ChemAudit: An Open-Source Chemical Structure Validation Suite

Data quality in chemistry remains one of the biggest bottlenecks in cheminformatics, drug discovery, and machine learning for chemistry. Issues such as incorrect structural representations, undefined stereocenters, PAINS-flagged¹ compounds, and inconsistent standardisation can quietly undermine the reliability of downstream models and analyses.

ChemAudit was built to address this. It’s a free, open-source web platform that brings structure validation, standardisation, structural alert screening, and quality scoring together in one clear, user-friendly interface. No command-line experience needed.

What it does:

Runs 15+ validation checks covering parsability, valence, stereochemistry, and representation consistency

Screens against 480+ PAINS patterns and 700+ pharmaceutical alert filters sourced from BMS, Glaxo, Dundee, and other ChEMBL² collections

Scores ML-readiness (0–100) by testing 451 molecular descriptors and 7 fingerprint types

Evaluates drug-likeness via Lipinski³, QED⁴, Veber⁵, Ghose⁶, and Muegge ⁷ rules

Predicts ADMET properties, including synthetic accessibility, solubility, and CNS penetration

Standardises structures using the ChEMBL pipeline⁸ (salt stripping, tautomer canonicalization, charge normalisation)

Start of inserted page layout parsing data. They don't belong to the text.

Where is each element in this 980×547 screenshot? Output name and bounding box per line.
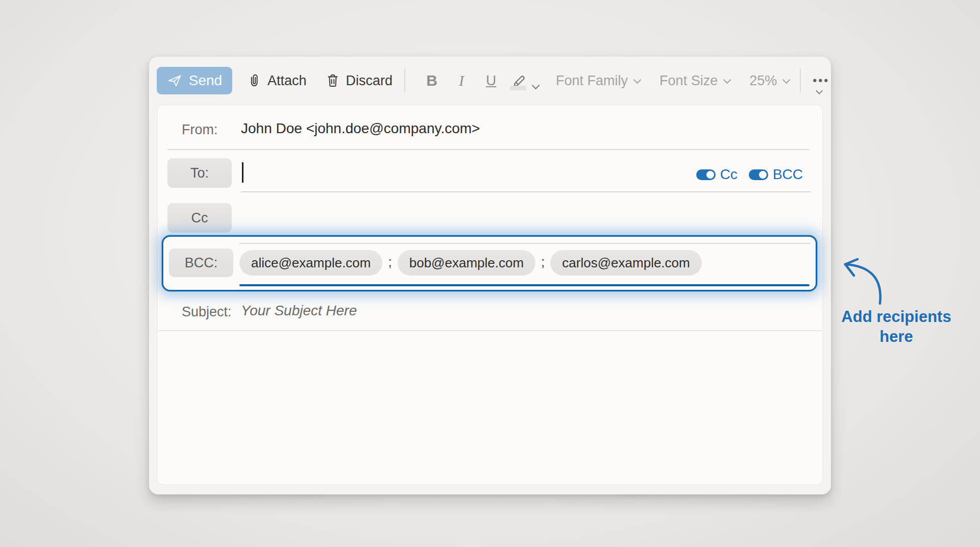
recipient-separator: ; [388, 254, 391, 272]
annotation-line1: Add recipients [835, 307, 958, 327]
attach-label: Attach [267, 73, 307, 89]
bcc-field-highlighted[interactable]: BCC: alice@example.com ; bob@example.com… [162, 235, 817, 291]
bold-button[interactable]: B [417, 72, 447, 89]
attach-button[interactable]: Attach [247, 73, 307, 89]
chevron-down-icon [532, 82, 540, 90]
zoom-dropdown[interactable]: 25% [749, 73, 788, 89]
text-caret [242, 162, 243, 183]
message-panel: From: John Doe <john.doe@company.com> To… [157, 105, 823, 485]
bcc-recipient-list: alice@example.com ; bob@example.com ; ca… [239, 250, 702, 276]
message-body-input[interactable] [159, 331, 821, 483]
more-options-button[interactable]: ••• [813, 74, 829, 88]
cc-toggle-label: Cc [720, 166, 738, 183]
zoom-value: 25% [749, 73, 777, 89]
bcc-input-underline [239, 284, 810, 286]
annotation-arrow-icon [836, 255, 892, 308]
send-label: Send [189, 72, 222, 89]
recipient-pill[interactable]: carlos@example.com [550, 250, 701, 276]
subject-input[interactable]: Your Subject Here [241, 303, 357, 319]
chevron-down-icon [723, 76, 731, 84]
from-label: From: [182, 122, 218, 138]
bcc-input-topline [239, 243, 811, 244]
chevron-down-icon [782, 76, 791, 84]
subject-label: Subject: [182, 304, 232, 320]
annotation-line2: here [835, 327, 958, 346]
bcc-toggle[interactable]: BCC [749, 166, 803, 183]
highlighter-button[interactable] [511, 72, 537, 89]
toggle-on-icon [749, 169, 768, 180]
send-plane-icon [167, 73, 182, 88]
font-family-dropdown[interactable]: Font Family [556, 73, 639, 89]
highlighter-pen-icon [511, 72, 528, 89]
toolbar-separator [404, 69, 405, 92]
paperclip-icon [247, 73, 261, 88]
font-size-dropdown[interactable]: Font Size [659, 73, 729, 89]
compose-window: Send Attach Discard [149, 57, 831, 494]
to-field-button[interactable]: To: [167, 158, 232, 188]
font-size-label: Font Size [659, 73, 718, 89]
send-button[interactable]: Send [157, 67, 232, 94]
cc-field-button[interactable]: Cc [167, 203, 232, 233]
highlight-color-swatch [510, 86, 526, 90]
discard-label: Discard [346, 73, 393, 89]
toggle-on-icon [696, 169, 716, 180]
chevron-down-icon [633, 76, 642, 84]
discard-button[interactable]: Discard [326, 73, 393, 89]
trash-icon [326, 73, 340, 88]
row-divider [167, 149, 809, 150]
cc-toggle[interactable]: Cc [696, 166, 738, 183]
compose-toolbar: Send Attach Discard [149, 57, 831, 105]
font-family-label: Font Family [556, 73, 628, 89]
annotation-text: Add recipients here [835, 307, 958, 346]
toolbar-expand-button[interactable] [816, 88, 821, 96]
recipient-toggles: Cc BCC [696, 166, 803, 183]
bcc-field-button[interactable]: BCC: [169, 248, 233, 277]
recipient-pill[interactable]: bob@example.com [398, 250, 535, 276]
recipient-separator: ; [541, 254, 545, 272]
compose-screen: Send Attach Discard [0, 0, 980, 547]
underline-button[interactable]: U [476, 72, 506, 89]
toolbar-separator [800, 69, 801, 92]
bcc-toggle-label: BCC [773, 166, 803, 183]
to-input[interactable] [239, 156, 639, 190]
from-value: John Doe <john.doe@company.com> [241, 120, 480, 137]
recipient-pill[interactable]: alice@example.com [239, 250, 382, 276]
to-input-underline [241, 191, 811, 192]
italic-button[interactable]: I [447, 72, 476, 89]
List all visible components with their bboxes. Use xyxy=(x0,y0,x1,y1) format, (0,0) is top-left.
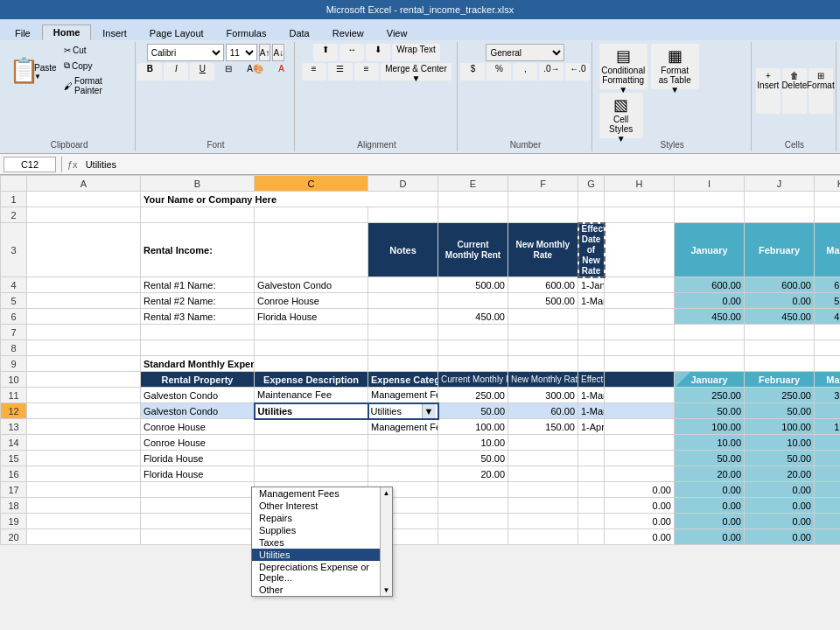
cell-A1[interactable] xyxy=(27,192,141,207)
cell-E13[interactable]: 100.00 xyxy=(438,419,508,435)
cell-A10[interactable] xyxy=(27,372,141,388)
cell-B15[interactable]: Florida House xyxy=(141,451,255,466)
cell-B5[interactable]: Rental #2 Name: xyxy=(141,293,255,309)
cell-A4[interactable] xyxy=(27,277,141,293)
col-header-C[interactable]: C xyxy=(255,176,368,192)
cell-K15[interactable]: 50.00 xyxy=(815,451,841,466)
cell-A6[interactable] xyxy=(27,309,141,325)
cell-I2[interactable] xyxy=(675,207,745,223)
format-as-table-button[interactable]: ▦ Formatas Table ▼ xyxy=(651,44,699,89)
conditional-formatting-button[interactable]: ▤ ConditionalFormatting ▼ xyxy=(599,44,648,89)
tab-pagelayout[interactable]: Page Layout xyxy=(138,25,215,40)
align-left-button[interactable]: ≡ xyxy=(302,63,326,80)
dropdown-arrow-icon[interactable]: ▼ xyxy=(422,404,436,418)
cell-D16[interactable] xyxy=(368,466,438,482)
cell-C14[interactable] xyxy=(255,435,368,451)
cell-D10[interactable]: Expense Category xyxy=(368,372,438,388)
cell-F16[interactable] xyxy=(508,466,578,482)
cell-K2[interactable] xyxy=(815,207,841,223)
cell-J3[interactable]: February xyxy=(745,223,815,277)
cell-styles-button[interactable]: ▧ Cell Styles▼ xyxy=(599,93,643,138)
cell-H10[interactable] xyxy=(605,372,675,388)
align-bottom-button[interactable]: ⬇ xyxy=(366,44,390,61)
cut-button[interactable]: ✂ Cut xyxy=(61,44,130,57)
cell-C10[interactable]: Expense Description xyxy=(255,372,368,388)
cell-E14[interactable]: 10.00 xyxy=(438,435,508,451)
cell-B10[interactable]: Rental Property xyxy=(141,372,255,388)
cell-F15[interactable] xyxy=(508,451,578,466)
cell-D11[interactable]: Management Fees xyxy=(368,388,438,403)
cell-F13[interactable]: 150.00 xyxy=(508,419,578,435)
cell-K4[interactable]: 600.00 xyxy=(815,277,841,293)
cell-F11[interactable]: 300.00 xyxy=(508,388,578,403)
cell-E4[interactable]: 500.00 xyxy=(438,277,508,293)
cell-C5[interactable]: Conroe House xyxy=(255,293,368,309)
cell-H13[interactable] xyxy=(605,419,675,435)
cell-F4[interactable]: 600.00 xyxy=(508,277,578,293)
cell-B1[interactable]: Your Name or Company Here xyxy=(141,192,438,207)
cell-A13[interactable] xyxy=(27,419,141,435)
cell-H2[interactable] xyxy=(605,207,675,223)
cell-A15[interactable] xyxy=(27,451,141,466)
cell-B2[interactable] xyxy=(141,207,255,223)
cell-A9[interactable] xyxy=(27,356,141,372)
col-header-J[interactable]: J xyxy=(745,176,815,192)
cell-J16[interactable]: 20.00 xyxy=(745,466,815,482)
cell-B11[interactable]: Galveston Condo xyxy=(141,388,255,403)
cell-J2[interactable] xyxy=(745,207,815,223)
cell-I1[interactable] xyxy=(675,192,745,207)
dropdown-item-depreciation[interactable]: Depreciations Expense or Deple... xyxy=(252,561,380,584)
cell-E12[interactable]: 50.00 xyxy=(438,403,508,419)
cell-I11[interactable]: 250.00 xyxy=(675,388,745,403)
cell-G4[interactable]: 1-Jan xyxy=(578,277,605,293)
cell-A5[interactable] xyxy=(27,293,141,309)
cell-H3[interactable] xyxy=(605,223,675,277)
cell-F6[interactable] xyxy=(508,309,578,325)
cell-J13[interactable]: 100.00 xyxy=(745,419,815,435)
align-top-button[interactable]: ⬆ xyxy=(313,44,338,61)
cell-G2[interactable] xyxy=(578,207,605,223)
decrease-decimal-button[interactable]: ←.0 xyxy=(565,63,590,80)
col-header-K[interactable]: K xyxy=(815,176,841,192)
formula-input[interactable] xyxy=(81,157,836,172)
cell-J5[interactable]: 0.00 xyxy=(745,293,815,309)
col-header-D[interactable]: D xyxy=(368,176,438,192)
tab-data[interactable]: Data xyxy=(277,25,320,40)
cell-F14[interactable] xyxy=(508,435,578,451)
cell-C3[interactable] xyxy=(255,223,368,277)
decrease-font-button[interactable]: A↓ xyxy=(272,44,284,61)
font-name-select[interactable]: Calibri xyxy=(147,44,224,61)
cell-G13[interactable]: 1-Apr xyxy=(578,419,605,435)
cell-K1[interactable] xyxy=(815,192,841,207)
cell-H5[interactable] xyxy=(605,293,675,309)
cell-H12[interactable] xyxy=(605,403,675,419)
cell-I5[interactable]: 0.00 xyxy=(675,293,745,309)
paste-button[interactable]: 📋 Paste ▼ xyxy=(9,56,58,86)
cell-E3[interactable]: Current Monthly Rent xyxy=(438,223,508,277)
tab-formulas[interactable]: Formulas xyxy=(215,25,278,40)
dropdown-item-repairs[interactable]: Repairs xyxy=(252,512,380,524)
cell-J12[interactable]: 50.00 xyxy=(745,403,815,419)
format-painter-button[interactable]: 🖌 Format Painter xyxy=(61,74,130,97)
cell-D3[interactable]: Notes xyxy=(368,223,438,277)
cell-B4[interactable]: Rental #1 Name: xyxy=(141,277,255,293)
tab-insert[interactable]: Insert xyxy=(91,25,138,40)
cell-H15[interactable] xyxy=(605,451,675,466)
cell-D5[interactable] xyxy=(368,293,438,309)
fill-color-button[interactable]: A🎨 xyxy=(242,63,267,80)
cell-B3[interactable]: Rental Income: xyxy=(141,223,255,277)
cell-I12[interactable]: 50.00 xyxy=(675,403,745,419)
cell-E11[interactable]: 250.00 xyxy=(438,388,508,403)
cell-J14[interactable]: 10.00 xyxy=(745,435,815,451)
cell-D6[interactable] xyxy=(368,309,438,325)
col-header-B[interactable]: B xyxy=(141,176,255,192)
tab-view[interactable]: View xyxy=(375,25,419,40)
cell-A8[interactable] xyxy=(27,340,141,356)
underline-button[interactable]: U xyxy=(190,63,214,80)
cell-E6[interactable]: 450.00 xyxy=(438,309,508,325)
cell-G3[interactable]: Effective Date of New Rate xyxy=(578,223,605,277)
cell-E5[interactable] xyxy=(438,293,508,309)
cell-B12[interactable]: Galveston Condo xyxy=(141,403,255,419)
copy-button[interactable]: ⧉ Copy xyxy=(61,59,130,73)
cell-J11[interactable]: 250.00 xyxy=(745,388,815,403)
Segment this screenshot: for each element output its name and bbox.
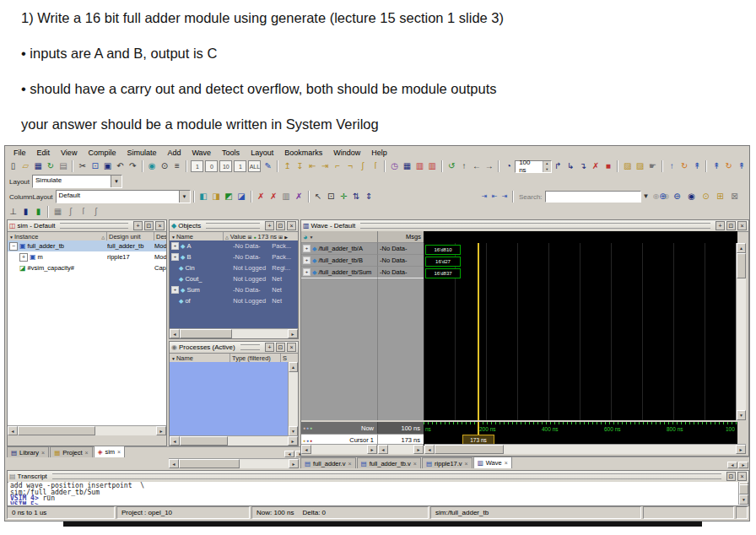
transcript-panel-header[interactable]: ▤ Transcript ⊡ × (8, 471, 748, 483)
spin-down-icon[interactable]: ▼ (543, 166, 551, 172)
run-length-arrows[interactable]: ▲ ▼ (543, 161, 551, 172)
scroll-thumb[interactable] (180, 436, 228, 446)
close-icon[interactable]: × (505, 460, 508, 466)
footer-icon-2[interactable]: ● (306, 425, 309, 430)
expand-box[interactable]: + (171, 242, 179, 250)
search-input[interactable] (545, 191, 641, 203)
force-10-button[interactable]: 10 (219, 160, 232, 172)
prev-rising-edge-button[interactable]: ⌐ (332, 160, 344, 173)
scroll-up-button[interactable]: ↑ (666, 160, 678, 173)
objects-panel-grip[interactable] (206, 223, 260, 229)
expand-header-icon[interactable]: ⊞ (248, 234, 252, 240)
restart-button[interactable]: ↺ (446, 160, 458, 173)
scroll-right-icon[interactable]: ► (288, 436, 298, 446)
layout-combo-dropdown[interactable]: ▼ (111, 176, 122, 187)
transcript-float-button[interactable]: ⊡ (726, 472, 736, 481)
search-dropdown[interactable]: ▼ (641, 192, 651, 202)
filter-icon[interactable]: ▼ (171, 235, 176, 240)
sim-panel-grip[interactable] (60, 223, 128, 229)
continue-run-button[interactable]: ↳ (564, 160, 577, 173)
resize-grip[interactable] (736, 506, 748, 519)
scroll-left-icon[interactable]: ◄ (169, 459, 179, 468)
menu-layout[interactable]: Layout (251, 149, 273, 157)
tabs-scroll-right-icon[interactable]: ► (738, 462, 748, 468)
expand-box[interactable]: + (303, 257, 310, 264)
run-length-spinner[interactable]: 100 ns ▲ ▼ (515, 160, 552, 173)
scroll-right-icon[interactable]: ► (413, 445, 424, 454)
next-transition-button[interactable]: ⇥ (319, 160, 332, 173)
signal-edge2-button[interactable]: ſ (77, 205, 89, 218)
close-icon[interactable]: × (465, 461, 468, 467)
sim-row-full-adder-tb[interactable]: − ▣ full_adder_tb full_adder_tb Module (8, 240, 166, 251)
print-button[interactable]: ▤ (57, 160, 70, 173)
transcript-close-button[interactable]: × (737, 472, 747, 481)
wave-group-dropdown-icon[interactable]: ▼ (309, 235, 313, 240)
objects-close-button[interactable]: × (287, 221, 296, 230)
filter-icon[interactable]: ▼ (9, 235, 14, 240)
refresh-button[interactable]: ↻ (45, 160, 57, 173)
wave-names-hscrollbar[interactable]: ◄ ► (301, 444, 377, 454)
processes-panel-header[interactable]: ◉ Processes (Active) + ⊡ × (170, 342, 298, 354)
scroll-up-icon[interactable]: ▲ (737, 243, 746, 253)
scroll-right-icon[interactable]: ► (288, 329, 298, 338)
collapse-box[interactable]: − (9, 242, 18, 251)
signal-edge3-button[interactable]: ʃ (89, 205, 102, 218)
object-row-Sum[interactable]: +◆Sum -No Data- Net Inte (170, 284, 298, 295)
menu-edit[interactable]: Edit (37, 149, 51, 157)
expand-box[interactable]: + (19, 253, 28, 262)
wave-dock-button[interactable]: + (716, 221, 725, 230)
cancel-right-button[interactable]: ✗ (267, 191, 280, 203)
force-boxed1-button[interactable]: 1 (234, 160, 246, 172)
scroll-down-icon[interactable]: ▼ (737, 410, 746, 420)
wave-ruler[interactable]: ns 200 ns 400 ns 600 ns 800 ns 100 173 n… (424, 422, 737, 446)
processes-close-button[interactable]: × (287, 343, 296, 352)
next-rising-edge-button[interactable]: ¬ (344, 160, 357, 173)
run-button[interactable]: ↱ (552, 160, 564, 173)
breakpoints-clear-button[interactable]: ▥ (426, 160, 439, 173)
goto-prev-button[interactable]: ⇤ (489, 192, 500, 202)
processes-hscrollbar[interactable]: ◄ ► (170, 435, 298, 446)
zoom-mode-button[interactable]: ⊡ (325, 191, 338, 203)
tabs-scroll-left-icon[interactable]: ◄ (284, 451, 294, 457)
zoom-cursor-button[interactable]: ⊙ (699, 191, 712, 203)
expand-columns-button[interactable]: ≡ (171, 160, 184, 173)
prev-transition-button[interactable]: ⇤ (306, 160, 319, 173)
zoom-range-button[interactable]: ⊞ (714, 191, 726, 203)
columnlayout-combo-value[interactable]: Default (57, 191, 179, 203)
wave-float-button[interactable]: ⊡ (726, 221, 736, 230)
processes-panel-grip[interactable] (240, 344, 260, 350)
layout-combo[interactable]: Simulate ▼ (32, 175, 122, 188)
cursor-delete-icon[interactable]: ● (310, 438, 312, 443)
scroll-thumb[interactable] (737, 253, 746, 278)
expand-box[interactable]: + (303, 245, 310, 252)
wave-close-button[interactable]: × (737, 221, 747, 230)
tab-full-adder-v[interactable]: ▤ full_adder.v × (300, 457, 356, 468)
undo-button[interactable]: ↶ (114, 160, 127, 173)
object-row-of[interactable]: ◆of Not Logged Net Inte (170, 295, 298, 306)
compile-button[interactable]: ◉ (146, 160, 159, 173)
tab-sim[interactable]: ◈ sim × (94, 446, 126, 457)
processes-vscrollbar[interactable]: ▲ ▼ (288, 362, 298, 436)
waveform-view[interactable]: 16'd810 16'd27 16'd837 (424, 243, 737, 420)
wave-panel-header[interactable]: ▥ Wave - Default + ⊡ × (301, 220, 748, 232)
objects-hscrollbar[interactable]: ◄ ► (170, 328, 298, 338)
menu-bookmarks[interactable]: Bookmarks (284, 149, 322, 157)
columnlayout-combo-dropdown[interactable]: ▼ (179, 191, 190, 203)
scroll-left-icon[interactable]: ◄ (378, 445, 388, 454)
add-selected-to-wave-button[interactable]: ◧ (197, 191, 210, 203)
menu-add[interactable]: Add (167, 149, 181, 157)
scroll-right-icon[interactable]: ► (156, 426, 166, 435)
sim-panel-header[interactable]: ◫ sim - Default + ⊡ × (8, 220, 166, 232)
new-file-button[interactable]: ▯ (7, 160, 19, 173)
find-button[interactable]: ⊙ (159, 160, 171, 173)
menu-compile[interactable]: Compile (88, 149, 116, 157)
paste-button[interactable]: ▣ (101, 160, 114, 173)
stop-button[interactable]: ■ (602, 160, 614, 173)
expand-box[interactable]: + (171, 253, 179, 261)
sort-icon[interactable]: △ (101, 235, 105, 240)
footer-icon-1[interactable]: ● (303, 425, 305, 430)
prev-falling-edge-button[interactable]: ʃ (357, 160, 370, 173)
edit-force-button[interactable]: ✎ (262, 160, 274, 173)
left-dock-hscrollbar[interactable]: ◄ ► (169, 458, 299, 468)
object-row-A[interactable]: +◆A -No Data- Pack... Inte (170, 240, 298, 251)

Assesses natural product likeness with scaffold analysis

Built for scale: Batch processing supports up to 1M molecules with real-time WebSocket progress tracking. Results can be exported to CSV, Excel, SDF, JSON, and PDF.

Built on proven tools: RDKit⁹, MolVS¹⁰, and the ChEMBL structure pipeline power the backend. React and RDKit.js deliver interactive 2D depictions with atom-level issue highlighting on the frontend.

ChemAudit is designed for database curators, ML researchers, medicinal chemists, and natural products scientists who need reliable, standardised chemical data without the overhead of stitching together disparate CLI tools or licensing commercial software.

Self-hosted and MIT-licensed. Try it, break it, extend it.